By Deacon Corey Close
This Christmas and New Year’s I had the tremendous privilege to go on a pilgrimage to the Holy Land with a group of 32 fellow seminarians and three priests. It was an experience I will not soon forget.
We arrived in Tel Aviv from Rome and immediately departed for the Sea of Galilee, about a two-hour drive by bus. In Galilee we saw the Mount of Beatitudes, the site of the multiplication of the loaves and fishes, the shores where Jesus called his disciples, and the area where Jesus appeared to the disciples after his resurrection and ate with them, among other places described in Scripture.
We also took a day trip to Mount Tabor, the place of the Transfiguration, and went to Nazareth, where the Annunciation occurred and Jesus was raised. While these day trips were amazing, we stayed most of our first week in Galilee, where Jesus spent much of his time of ministry. While many tourist groups hit the highlights and leave, we were allowed the privilege to stay and to rest awhile in these sacred places. Galilee felt like home; it felt like I belonged there. Even more, it felt like I was really there as Jesus spoke and did his work. It seemed almost like the modern world was a vision, being replaced with the reality of being there with Jesus.
After the week in Galilee, we made our way to Jerusalem, the sacred city. On the way, we visited the site at the Jordan where John baptized. Finally, our journey passed through a tunnel in the mountains. Before us lay the city, the place where Christ suffered, died and rose. We spent a week here, with a trip to Bethlehem on the final day. We saw the Upper Room, the place of Christ’s agony and the Holy Sepulchre, which contains Calvary and Jesus’ tomb.
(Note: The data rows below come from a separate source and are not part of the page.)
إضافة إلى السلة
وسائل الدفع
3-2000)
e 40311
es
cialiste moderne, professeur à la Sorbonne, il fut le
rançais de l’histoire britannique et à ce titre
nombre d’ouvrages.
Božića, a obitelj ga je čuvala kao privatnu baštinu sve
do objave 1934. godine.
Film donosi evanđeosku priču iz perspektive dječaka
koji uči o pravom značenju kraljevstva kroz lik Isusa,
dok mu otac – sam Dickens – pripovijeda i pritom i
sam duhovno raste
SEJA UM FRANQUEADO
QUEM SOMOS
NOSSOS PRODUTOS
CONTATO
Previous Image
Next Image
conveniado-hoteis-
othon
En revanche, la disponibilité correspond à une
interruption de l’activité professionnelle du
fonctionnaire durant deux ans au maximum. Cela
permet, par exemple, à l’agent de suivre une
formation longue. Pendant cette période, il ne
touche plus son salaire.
Jerusalem contained an awesome power like Galilee, but also unlike it. While Galilee awakened in me the “good times” of following the Lord, when it is easy, Jerusalem brought to my mind the hard times, when Christ’s disciples fled, he was scourged, rejected, condemned and died. It is the city of his “Hour” and, for me, made very clear what we may face when we follow him, but more importantly, what he faced in saving us. I have always been tempted to keep the reality of the passion of our Lord far from my mind, but when you stand at that very spot where he actually sweat blood, where he actually carried his cross, where he actually died — it is impossible.
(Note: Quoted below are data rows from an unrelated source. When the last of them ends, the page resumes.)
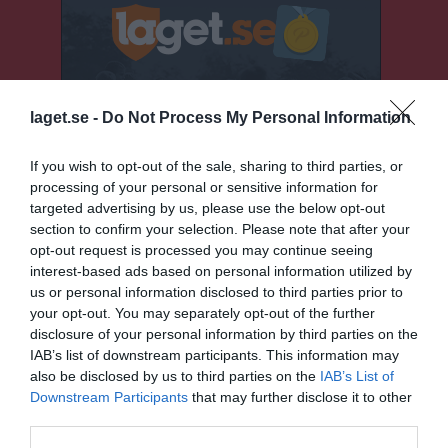
laget.se -
Do Not Process My Personal Information
If you wish to opt-out of the sale, sharing to third parties, or
processing of your personal or sensitive information for
targeted advertising by us, please use the below opt-out
section to confirm your selection. Please note that after your
opt-out request is processed you may continue seeing
interest-based ads based on personal information utilized by
us or personal information disclosed to third parties prior to
your opt-out. You may separately opt-out of the further
Senast uppladdade video
disclosure of your personal information by third parties on the
IAB’s list of downstream participants. This information may
also be disclosed by us to third parties on the
IAB’s List of
Downstream Participants
that may further disclose it to other
third parties.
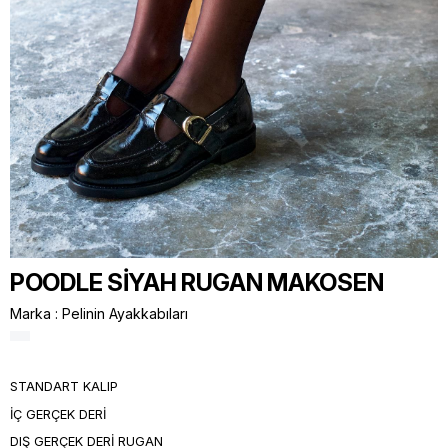
POODLE SİYAH RUGAN MAKOSEN
Marka
:
Pelinin Ayakkabıları
STANDART KALIP
İÇ GERÇEK DERİ
DIŞ GERÇEK DERİ RUGAN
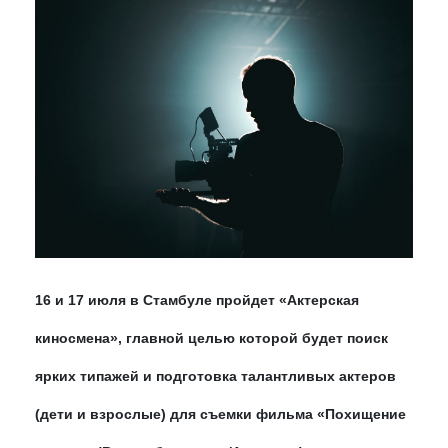
16 и 17 июля в Стамбуле пройдет «Актерская
киносмена», главной целью которой будет поиск
ярких типажей и подготовка талантливых актеров
(дети и взрослые) для съемки фильма «Похищение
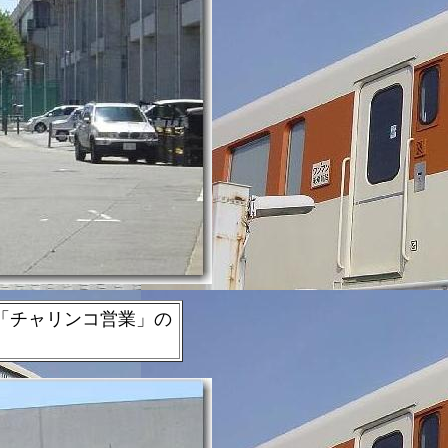
「チャリンコ営業」の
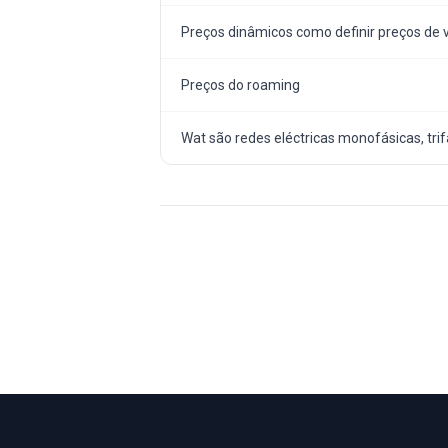
Preços dinâmicos como definir preços de
Preços do roaming
Wat são redes eléctricas monofásicas, trifá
Even the stones of these places seemed to shout out God’s unbounded love for his people. Truly these were blessings uncountable, but God is not sparing in his generousity. On our final day in Galilee I went in the afternoon to the Mount of Beatitudes to pray. On the way I passed a woman, about 30, who said “hi” to me, so I said “hi” back. I climbed a little of the hill, then looked back to the Sea, and saw the same woman, who had turned around and was walking up the hill from a separate direction. Something in me said that I needed to talk to her, so I waited. Nearby was a small cave that Jesus is said to have prayed in; it was there we met up and she asked me about the significance of the cave. I told her and soon discovered that Cate, a Canadian, although a pilgrim, knew almost nothing of what she was seeing or of the faith. I invited her up the trail to see the Mount of Beatitudes, and there, spontaneously, we both sat down on the rocks there. For over an hour, with the sun slowly setting behind the Galilean hills, I expounded on the faith, from Moses to Jesus. There, in the place where Jesus taught the people who were like sheep without a shepherd, I was graced to teach this woman, too. As darkness was falling, we left the Mount and walked on the road for awhile. I asked if I could bless her and her newly acquired Bible, which she was voraciously beginning to read. She readily assented and then we departed. I know in my heart that she is on the road and will one day find our Lord, but, if you have time, please say a prayer for Cate, and for all who seek our Lord with an open heart. God bless!
(Deacon Corey Close is a fourth-year seminarian studying for the Diocese of Davenport at the North American College in Rome.)